We initialize the variable `constr_count` to keep track of the number of instructions that we have already seen for the current constraint that we are building in the `constr` variable. We continue to check for the three instructions that are interesting for us (and the `jne` instruction):

``` python
if "add" in instr:
if constr_count == 0:
# first calc for this constraint -> extract both operands
eax= peda.getreg("rax")
edx= peda.getreg("rdx")
constr= "b[%d] + b[%d]" % (eax, edx)

elif constr_count == 1:
# second calc for this constraint -> extract one operand
eax= peda.getreg("rax")
constr+=" + b[%d]" % eax

else:
print("ERROR occurred at address %s" % str(rip))
peda.execute("quit")
constr_count+=1

elif "sub" in instr:
if constr_count == 0:
# first calc for this constraint -> extract both operands
eax= peda.getreg("rax")
edx= peda.getreg("rdx")

if instr.index("edx") > instr.index("eax"):
constr="b[%d] - b[%d]" % (eax, edx)
else:
constr="b[%d] - b[%d]" % (edx, eax)

elif constr_count == 1:
# second calc for this constraint -> extract one operand
eax= peda.getreg("rax")
constr+=" - b[%d]" % eax

else:
print("ERROR occurred at address %s" % str(rip))
peda.execute("quit")

constr_count+=1

elif "cmp" in instr:
if constr_count == 2:
# extract const
const_val= instr[instr.index("0x"):]
const_val= int(const_val, base=16)
constr+=" == %d" % const_val

constraints.append(constr)
constr= ""
constr_count= 0

if len(constraints) > 32:
peda.execute("quit")

else:
print("ERROR occurred at address %s" % str(rip))
peda.execute("quit")

elif "jne" in instr:
peda.set_eflags("zero", True)

gdb.execute("n", to_string=True)
```

This looks like quite a bit of code but the logic behind it is quite simple:
* `add` instruction: If we encounter an `add` instruction, we simply add the referenced variable(s) to our constraint.
* `sub` instruction: We do the same as with the `add` instruction but have to be careful of the order in which the variables are referenced. We know that if the `sub` instruction is the second instruction for the constraint, the order of its arguments is always the same: First the result of the previous calculation and second the new input byte so we can simply read the value of `eax` and add it to our existing constraint. While this assumption might be a little of a stretch, it worked for this challenge ;)
* `cmp` instruction: Extract the constant value and add it to the constraint
* `jne` instruction: make sure we go to the next block by setting the zero flag

Finally, we print all constraints in a format that makes it easy for us to process them in our next step:

``` python
print (" -- CONSTRAINTS --")
for i, constr in enumerate(constraints):
print("model.addConstr("+constr+", 'cnstr"+str(i)+"')")
peda.execute('quit')
```

We let the script run and indeed, it successfully extracts all 30 contraints for us!

``` python
-- CONSTRAINTS --
model.addConstr(b[1] + b[0] - b[2] == 81, 'cnstr0')
model.addConstr(b[0] - b[1] + b[2] == 53, 'cnstr1')
[...]
```

## Solving the LP

Now that we have the constraints the program "defines" on the 30 input characters, solving the LP is straightforward.

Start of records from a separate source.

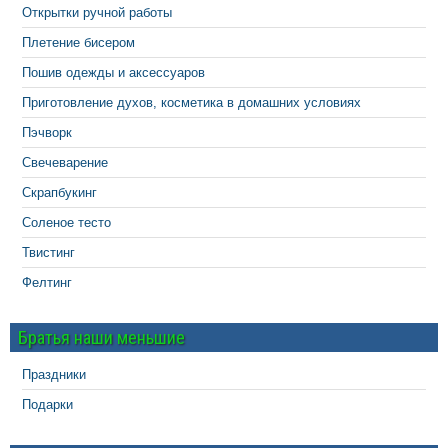
Открытки ручной работы
Плетение бисером
Пошив одежды и аксессуаров
Приготовление духов, косметика в домашних условиях
Пэчворк
Свечеварение
Скрапбукинг
Соленое тесто
Твистинг
Фелтинг
Братья наши меньшие
Праздники
Подарки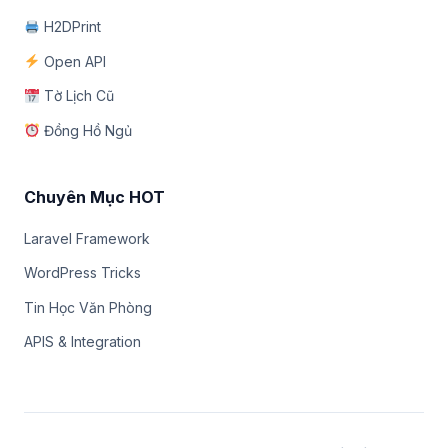
H2DPrint
Open API
Tờ Lịch Cũ
Đồng Hồ Ngủ
Chuyên Mục HOT
Laravel Framework
WordPress Tricks
Tin Học Văn Phòng
APIS & Integration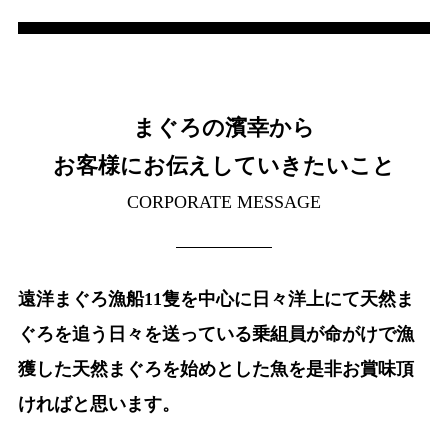
まぐろの濱幸から
お客様にお伝えしていきたいこと
CORPORATE MESSAGE
遠洋まぐろ漁船11隻を中心に日々洋上にて天然ま
ぐろを追う日々を送っている乗組員が命がけで漁
獲した天然まぐろを始めとした魚を是非お賞味頂
ければと思います。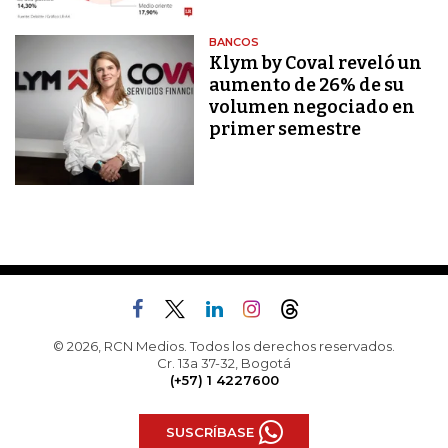
BANCOS
Klym by Coval reveló un
aumento de 26% de su
volumen negociado en
primer semestre
© 2026, RCN Medios. Todos los derechos reservados.
Cr. 13a 37-32, Bogotá
(+57) 1 4227600
SUSCRÍBASE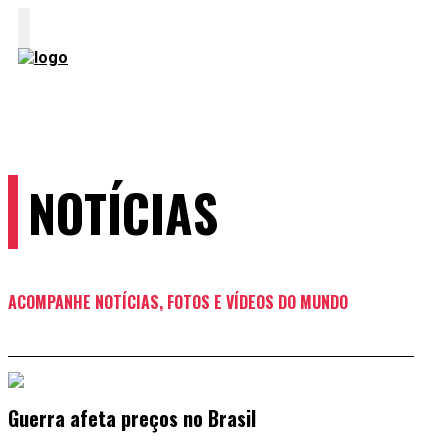
IO
RE
ÍCIAS
OGRAMAÇÃO
NTOS
OS
EOS
IPE
NOTÍCIAS
TATO
ACOMPANHE NOTÍCIAS, FOTOS E VÍDEOS DO MUNDO
Guerra afeta preços no Brasil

We make use of Python/ Gurobi and write a script that should do the job:

``` python
from gurobipy import *

model = Model("calm")

b= []
for i in range(30):
b.append(model.addVar(vtype= GRB.INTEGER,
lb= 0,
ub= 256,
name= "b[%s]" % i
))

model.update()

# constraints
model.addConstr(b[1] + b[0] - b[2] == 81, 'cnstr0')
model.addConstr(b[0] - b[1] + b[2] == 53, 'cnstr1')
[...] # add remaining 28 constraints here ;)

model.update()
model.optimize()

print repr(''.join([chr(int(var.x)) for var in b]))

```

We add 30 variables (one for each input byte) to the model and restrict their value space to [0, 256] to make it a little easier for Gurobi. The extracted constraints are then added to the model as well and after solving the LP (which takes basically no time at all), the script prints the flag :)

## Conclusion

Although the challenge description screams "use angr!", we successfully solved the challenge in our own way. Some parts of the solution are intentionally left blank as the challenges from the BackdoorCTF 2017 are transferred to a practice area for permanent hosting.